BEGIN Data under study

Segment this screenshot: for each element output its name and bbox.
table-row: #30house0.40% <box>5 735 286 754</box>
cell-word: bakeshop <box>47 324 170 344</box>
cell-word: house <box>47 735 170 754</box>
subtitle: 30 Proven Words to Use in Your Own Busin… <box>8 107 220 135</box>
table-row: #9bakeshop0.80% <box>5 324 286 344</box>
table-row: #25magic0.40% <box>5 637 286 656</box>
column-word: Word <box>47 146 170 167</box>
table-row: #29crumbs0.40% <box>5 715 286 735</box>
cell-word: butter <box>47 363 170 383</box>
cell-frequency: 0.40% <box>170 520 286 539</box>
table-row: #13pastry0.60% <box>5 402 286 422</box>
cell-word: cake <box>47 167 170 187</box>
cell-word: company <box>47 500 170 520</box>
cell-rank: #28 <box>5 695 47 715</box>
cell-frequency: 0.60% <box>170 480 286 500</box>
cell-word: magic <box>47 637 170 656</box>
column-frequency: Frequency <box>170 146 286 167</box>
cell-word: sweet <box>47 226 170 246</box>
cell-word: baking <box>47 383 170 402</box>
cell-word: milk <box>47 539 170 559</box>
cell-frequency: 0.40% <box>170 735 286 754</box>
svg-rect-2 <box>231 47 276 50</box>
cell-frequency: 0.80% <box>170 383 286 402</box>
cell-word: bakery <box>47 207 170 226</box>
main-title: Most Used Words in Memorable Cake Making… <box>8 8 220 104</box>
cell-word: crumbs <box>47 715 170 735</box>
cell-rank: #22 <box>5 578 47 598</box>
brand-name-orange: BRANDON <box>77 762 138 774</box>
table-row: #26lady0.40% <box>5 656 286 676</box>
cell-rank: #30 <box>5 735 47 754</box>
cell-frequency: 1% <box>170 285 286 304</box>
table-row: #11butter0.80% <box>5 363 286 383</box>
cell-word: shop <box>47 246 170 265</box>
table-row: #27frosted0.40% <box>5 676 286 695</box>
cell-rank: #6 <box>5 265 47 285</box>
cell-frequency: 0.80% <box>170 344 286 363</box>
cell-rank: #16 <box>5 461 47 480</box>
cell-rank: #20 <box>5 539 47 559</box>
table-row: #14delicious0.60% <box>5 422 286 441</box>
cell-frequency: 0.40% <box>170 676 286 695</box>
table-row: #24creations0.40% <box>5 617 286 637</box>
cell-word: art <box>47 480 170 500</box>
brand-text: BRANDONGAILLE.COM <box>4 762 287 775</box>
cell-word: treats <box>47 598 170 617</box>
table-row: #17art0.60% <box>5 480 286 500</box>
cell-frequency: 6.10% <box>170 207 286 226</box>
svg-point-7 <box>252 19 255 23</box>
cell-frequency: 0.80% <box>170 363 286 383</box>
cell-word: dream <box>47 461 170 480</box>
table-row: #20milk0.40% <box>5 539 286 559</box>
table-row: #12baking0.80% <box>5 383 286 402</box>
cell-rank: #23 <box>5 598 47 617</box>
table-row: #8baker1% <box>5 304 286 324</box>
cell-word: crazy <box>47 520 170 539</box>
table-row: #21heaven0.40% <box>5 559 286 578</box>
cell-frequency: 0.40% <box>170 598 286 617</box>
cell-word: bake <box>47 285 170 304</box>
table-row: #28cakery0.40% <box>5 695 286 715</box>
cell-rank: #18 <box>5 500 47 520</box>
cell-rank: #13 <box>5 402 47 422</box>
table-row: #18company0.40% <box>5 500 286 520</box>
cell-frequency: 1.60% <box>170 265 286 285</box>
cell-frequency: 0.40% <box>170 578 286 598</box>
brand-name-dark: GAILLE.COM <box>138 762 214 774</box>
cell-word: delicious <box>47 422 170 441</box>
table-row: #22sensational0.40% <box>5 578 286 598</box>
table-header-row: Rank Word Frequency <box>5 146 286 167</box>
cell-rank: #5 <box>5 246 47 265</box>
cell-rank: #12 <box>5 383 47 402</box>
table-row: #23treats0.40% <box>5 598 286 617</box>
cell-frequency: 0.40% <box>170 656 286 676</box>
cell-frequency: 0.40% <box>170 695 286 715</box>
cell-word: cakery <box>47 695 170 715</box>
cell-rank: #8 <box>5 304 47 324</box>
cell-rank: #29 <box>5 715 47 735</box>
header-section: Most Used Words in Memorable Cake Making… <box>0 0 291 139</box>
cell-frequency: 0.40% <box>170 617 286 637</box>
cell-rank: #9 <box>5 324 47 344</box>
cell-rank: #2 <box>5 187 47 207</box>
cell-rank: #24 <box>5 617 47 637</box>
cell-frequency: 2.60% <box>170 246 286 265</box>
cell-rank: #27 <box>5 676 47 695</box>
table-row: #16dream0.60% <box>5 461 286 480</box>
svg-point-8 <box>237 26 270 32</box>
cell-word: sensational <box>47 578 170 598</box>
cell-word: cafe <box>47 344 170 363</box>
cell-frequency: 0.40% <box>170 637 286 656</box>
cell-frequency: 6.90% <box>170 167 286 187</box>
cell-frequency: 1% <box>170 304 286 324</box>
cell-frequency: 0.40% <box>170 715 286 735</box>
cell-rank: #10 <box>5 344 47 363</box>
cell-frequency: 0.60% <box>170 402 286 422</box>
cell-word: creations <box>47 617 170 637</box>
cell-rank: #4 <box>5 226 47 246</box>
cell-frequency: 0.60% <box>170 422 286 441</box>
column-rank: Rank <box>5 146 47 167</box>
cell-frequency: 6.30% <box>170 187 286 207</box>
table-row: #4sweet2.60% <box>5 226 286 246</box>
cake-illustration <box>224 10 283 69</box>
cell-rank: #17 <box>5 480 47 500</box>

END Data under study

(Exercise):
All of the data above must be retyped exactly.

(Task solution):
Segment this screenshot: for each element output its name and bbox.
table-row: #30house0.40% <box>5 735 286 754</box>
cell-word: bakeshop <box>47 324 170 344</box>
cell-word: house <box>47 735 170 754</box>
subtitle: 30 Proven Words to Use in Your Own Busin… <box>8 107 220 135</box>
table-row: #9bakeshop0.80% <box>5 324 286 344</box>
table-row: #25magic0.40% <box>5 637 286 656</box>
column-word: Word <box>47 146 170 167</box>
table-row: #29crumbs0.40% <box>5 715 286 735</box>
cell-word: butter <box>47 363 170 383</box>
cell-frequency: 0.40% <box>170 520 286 539</box>
table-row: #13pastry0.60% <box>5 402 286 422</box>
cell-word: cake <box>47 167 170 187</box>
cell-word: company <box>47 500 170 520</box>
cell-rank: #28 <box>5 695 47 715</box>
cell-frequency: 0.60% <box>170 480 286 500</box>
cell-word: magic <box>47 637 170 656</box>
column-frequency: Frequency <box>170 146 286 167</box>
cell-word: sweet <box>47 226 170 246</box>
cell-word: baking <box>47 383 170 402</box>
cell-word: milk <box>47 539 170 559</box>
cell-frequency: 0.40% <box>170 735 286 754</box>
svg-rect-2 <box>231 47 276 50</box>
cell-frequency: 0.80% <box>170 383 286 402</box>
cell-word: bakery <box>47 207 170 226</box>
main-title: Most Used Words in Memorable Cake Making… <box>8 8 220 104</box>
cell-word: crumbs <box>47 715 170 735</box>
cell-rank: #22 <box>5 578 47 598</box>
brand-name-orange: BRANDON <box>77 762 138 774</box>
table-row: #26lady0.40% <box>5 656 286 676</box>
cell-rank: #30 <box>5 735 47 754</box>
cell-frequency: 1% <box>170 285 286 304</box>
table-row: #11butter0.80% <box>5 363 286 383</box>
cell-word: shop <box>47 246 170 265</box>
table-row: #27frosted0.40% <box>5 676 286 695</box>
cell-rank: #6 <box>5 265 47 285</box>
cell-frequency: 0.80% <box>170 344 286 363</box>
cell-rank: #16 <box>5 461 47 480</box>
cell-rank: #20 <box>5 539 47 559</box>
table-row: #14delicious0.60% <box>5 422 286 441</box>
cell-frequency: 0.40% <box>170 676 286 695</box>
table-row: #24creations0.40% <box>5 617 286 637</box>
cell-word: art <box>47 480 170 500</box>
brand-text: BRANDONGAILLE.COM <box>4 762 287 775</box>
cell-word: treats <box>47 598 170 617</box>
table-row: #17art0.60% <box>5 480 286 500</box>
cell-frequency: 6.10% <box>170 207 286 226</box>
svg-point-7 <box>252 19 255 23</box>
cell-frequency: 0.80% <box>170 363 286 383</box>
cell-word: dream <box>47 461 170 480</box>
table-row: #20milk0.40% <box>5 539 286 559</box>
table-row: #12baking0.80% <box>5 383 286 402</box>
cell-rank: #23 <box>5 598 47 617</box>
table-row: #8baker1% <box>5 304 286 324</box>
cell-word: crazy <box>47 520 170 539</box>
table-row: #21heaven0.40% <box>5 559 286 578</box>
cell-frequency: 0.40% <box>170 598 286 617</box>
cell-word: bake <box>47 285 170 304</box>
table-row: #28cakery0.40% <box>5 695 286 715</box>
cell-rank: #18 <box>5 500 47 520</box>
cell-rank: #13 <box>5 402 47 422</box>
table-row: #18company0.40% <box>5 500 286 520</box>
cell-frequency: 1.60% <box>170 265 286 285</box>
cell-frequency: 0.40% <box>170 578 286 598</box>
brand-name-dark: GAILLE.COM <box>138 762 214 774</box>
cell-word: delicious <box>47 422 170 441</box>
table-row: #22sensational0.40% <box>5 578 286 598</box>
table-header-row: Rank Word Frequency <box>5 146 286 167</box>
cell-rank: #5 <box>5 246 47 265</box>
cell-rank: #12 <box>5 383 47 402</box>
table-row: #23treats0.40% <box>5 598 286 617</box>
cell-frequency: 0.40% <box>170 656 286 676</box>
cell-frequency: 0.40% <box>170 695 286 715</box>
cell-word: cakery <box>47 695 170 715</box>
cell-rank: #8 <box>5 304 47 324</box>
cell-rank: #29 <box>5 715 47 735</box>
header-section: Most Used Words in Memorable Cake Making… <box>0 0 291 139</box>
cell-frequency: 0.40% <box>170 617 286 637</box>
cell-rank: #9 <box>5 324 47 344</box>
cell-rank: #2 <box>5 187 47 207</box>
cell-rank: #24 <box>5 617 47 637</box>
cell-frequency: 2.60% <box>170 246 286 265</box>
cell-rank: #27 <box>5 676 47 695</box>
table-row: #16dream0.60% <box>5 461 286 480</box>
svg-point-8 <box>237 26 270 32</box>
cell-word: sensational <box>47 578 170 598</box>
cell-word: cafe <box>47 344 170 363</box>
cell-frequency: 0.40% <box>170 637 286 656</box>
cell-frequency: 6.90% <box>170 167 286 187</box>
cell-frequency: 1% <box>170 304 286 324</box>
cell-frequency: 0.40% <box>170 715 286 735</box>
cell-rank: #10 <box>5 344 47 363</box>
cell-frequency: 0.60% <box>170 402 286 422</box>
cell-word: creations <box>47 617 170 637</box>
cell-rank: #4 <box>5 226 47 246</box>
cell-frequency: 0.60% <box>170 422 286 441</box>
column-rank: Rank <box>5 146 47 167</box>
cell-frequency: 6.30% <box>170 187 286 207</box>
table-row: #4sweet2.60% <box>5 226 286 246</box>
cake-illustration <box>224 10 283 69</box>
cell-rank: #17 <box>5 480 47 500</box>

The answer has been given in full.